When you have finished the puzzle, see how many of the Shakespearean references that Alchemi has hidden in the grid you can find.

A review by Big Dave follows:

Another excellent puzzle from Alchemi – did you find all the 15 Shakespearean references hidden by the setter?  Check the list at the end of this review,


1a While aboard, sailor gets to wash on Sundays (8)
SABBATHS: one of our usual sailors, and a verb meaning to wash inside the abbreviation for a SteamShip (while aboard)

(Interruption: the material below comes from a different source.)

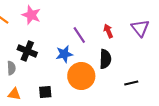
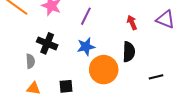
purple triangle: (140, 28) -> (165, 19), turned -30
purple line: (79, 35) -> (86, 16), moved, turned 60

5a Maybe White Horse School hosts function (6)
SCOTCH: SCH(ool) around (hosts) a trigonometric function [COT/ cotangent] – White Horse is a brand of the answer

9a Fast runner in the end, I’m afraid, rejecting team’s pay limit (6,3)
SALARY CAP: a four-letter word meaning fast followed by the final letter (in the end) of [runne]R and a word meaning “I’m afraid” all reversed (rejecting) – Wikipedia defines the answer as an agreement or rule that places a limit on the amount of money that a team can spend on players’ salaries

11a Sun’s head of news dismissed informer (5)
SNOUT: S(un), the initial letter (head) of N[ews] and a word meaning dismissed, particularly in cricket

12a Look after hotel’s rigged board game (7)
OTHELLO: a two-letter look preceded by an anagram (rigged) of HOTEL

13a Has cycling exercise increased to reach a higher standard (5,2)
SHAPE UP: cycle HAS so that its final letter becomes its first follow it with some exercise (Physical Education) and a word meaning increased

14a Joint the Spanish show respect (5)
ELBOW: the Spanish definite article is fb a verb meaning to show respect

16a Comparatively haughty old ogre oddly missing 100cc? That’s right! (8)
LORDLIER: two words in the clue without the odd-numbered letters (oddly missing) followed by the abbreviation for the metric volume which is the equivalent of 100cc (1000cc make a litre!), the Latin abbreviation for that’s (that is) and R(ight)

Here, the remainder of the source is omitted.